Task instructions ▸
Within the entries below, how many lines carry the word "sans"? State the number and stop.

Material shown ▸

Start of Block

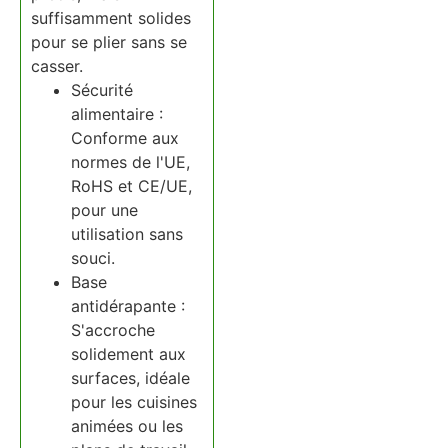
suffisamment solides
pour se plier sans se
casser.
Sécurité
alimentaire :
Conforme aux
normes de l'UE,
RoHS et CE/UE,
pour une
utilisation sans
souci.
Base
antidérapante :
S'accroche
solidement aux
surfaces, idéale
pour les cuisines
animées ou les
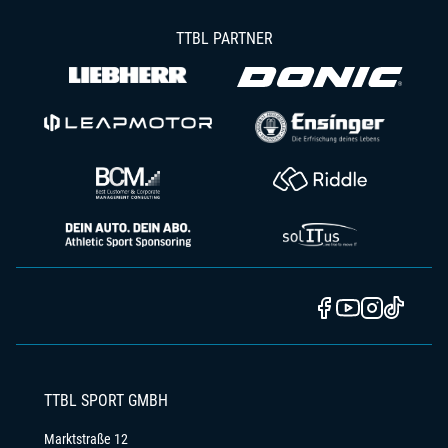
TTBL PARTNER
TTBL SPORT GMBH
Marktstraße 12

End of Block

Task response ▸
2